Cassini Science: Ring Propellors

As I was watching the grand finale of Cassini and listening to the mission team talk about the accomplishments of the mission, I learned a little bit about propellors.  Not your typical airplane propellor, but the name used to describe this fascinating feature in Saturn’s rings.

Seeing Saturn’s rings from afar, or even relatively close with Cassini, we see the rings as perfect.  How do we end up with strange features and imperfections like this one?  Looking elsewhere in the rings, we can find clues.

The first clue is the namesake of the mission itself.  The Cassini spacecraft was named for Giovanni Cassini, who discovered the dark gap in the rings in 1675, that would come to be known as the Cassini division.  The second clue is the tiny white dot in the image at bottom left.  That is the moon prometheus, known as a ‘shepherd moon.’  The final clue is the knowledge that the rings aren’t solid bodies, but are made of millions of tiny bits of ice and dust that are all different sizes.

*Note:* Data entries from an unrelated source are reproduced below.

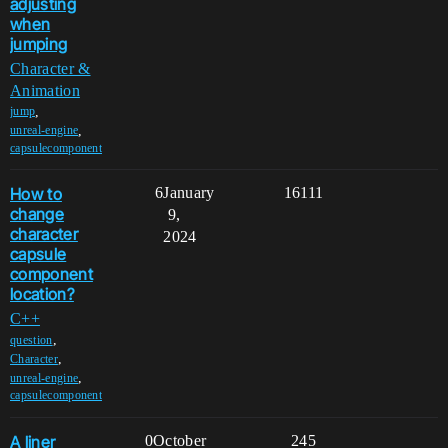
adjusting
when
jumping
Character &
Animation
,
jump
,
unreal-engine
capsulecomponent
How to
6
January
16111
change
9,
character
2024
capsule
component
location?
C++
,
question
,
Character
,
unreal-engine
capsulecomponent
A liner
0
October
245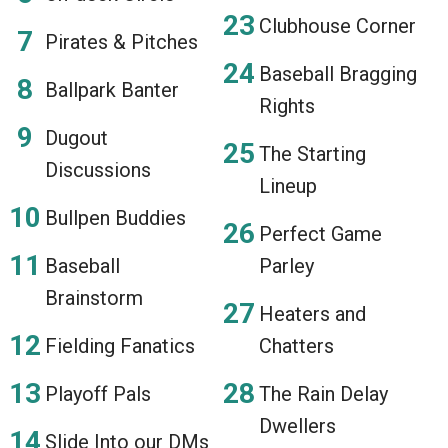
Clubhouse Corner
Pirates & Pitches
Baseball Bragging
Ballpark Banter
Rights
Dugout
The Starting
Discussions
Lineup
Bullpen Buddies
Perfect Game
Baseball
Parley
Brainstorm
Heaters and
Fielding Fanatics
Chatters
Playoff Pals
The Rain Delay
Dwellers
Slide Into our DMs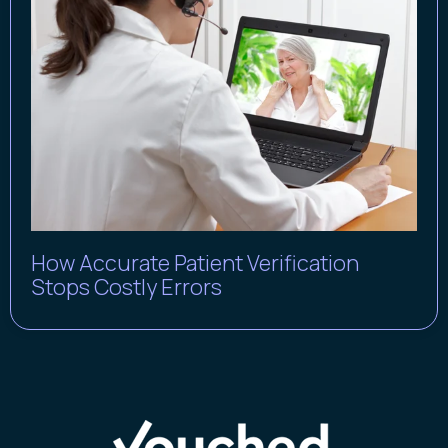
How Accurate Patient Verification
Stops Costly Errors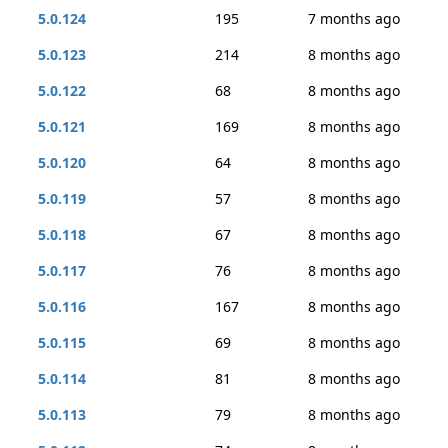
5.0.124
195
7 months ago
5.0.123
214
8 months ago
5.0.122
68
8 months ago
5.0.121
169
8 months ago
5.0.120
64
8 months ago
5.0.119
57
8 months ago
5.0.118
67
8 months ago
5.0.117
76
8 months ago
5.0.116
167
8 months ago
5.0.115
69
8 months ago
5.0.114
81
8 months ago
5.0.113
79
8 months ago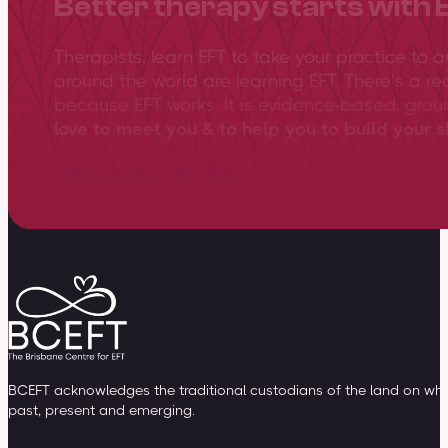
Better therapy starts with 
Therapists, learn EFT to take your practice to 
around the world are learning EFT. There’s a re
because EFT works. It is evidence-based, gro
love to meet you & to help you to build your sk
View training overview
BCEFT acknowledges the traditional custodians of the land on whic
past, present and emerging.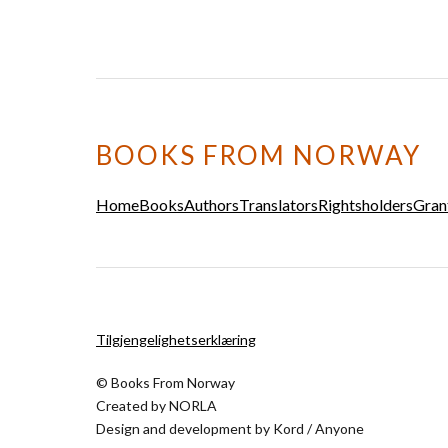
BOOKS FROM NORWAY
Home
Books
Authors
Translators
Rightsholders
Gran
Tilgjengelighetserklæring
© Books From Norway
Created by
NORLA
Design and development by
Kord
/
Anyone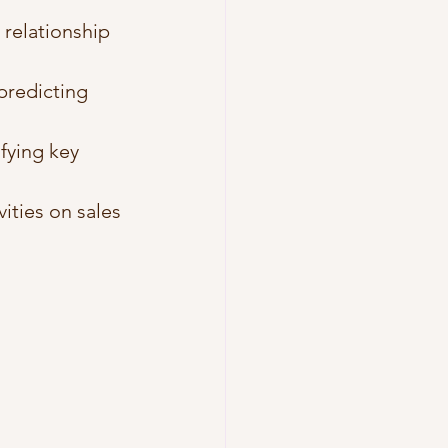
 relationship 
 predicting 
fying key 
ities on sales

Knowing this, we can conclude shepherd moons like prometheus use their gravity to create gaps in the rings, smaller than the giant Cassini gap, but large enough to be seen in photos.  But what about in-between sized bits of ring material? Pieces that are too big to be called a typical ring particle, but too small to be called a moon? These would have enough gravity to disrupt ring particles nearby, but not enough to sweep out an actual gap.

This is exactly what’s happening with the Earhart propellor above, and all other propellor features.

The moonlet is actually creating a small gap in the rings, but the gap is able to close before the moonlet moves very far.  Only a shepherd moon like Pan or prometheus, thousands of times as massive as these propellor moonlets, can maintain a ring gap the entire way around Saturn.  The result is a neat looking feature where the ring particles are deflected a few miles in either direction.

The universe is always providing new surprises, and as they say the devil is in the details.  From the grandest scales we see perfectly smooth rings cleaned up by stable moons.  But if we change our scale and go down to close in on the rings, we see a complex and chaotic system, full of turbulence and interesting features.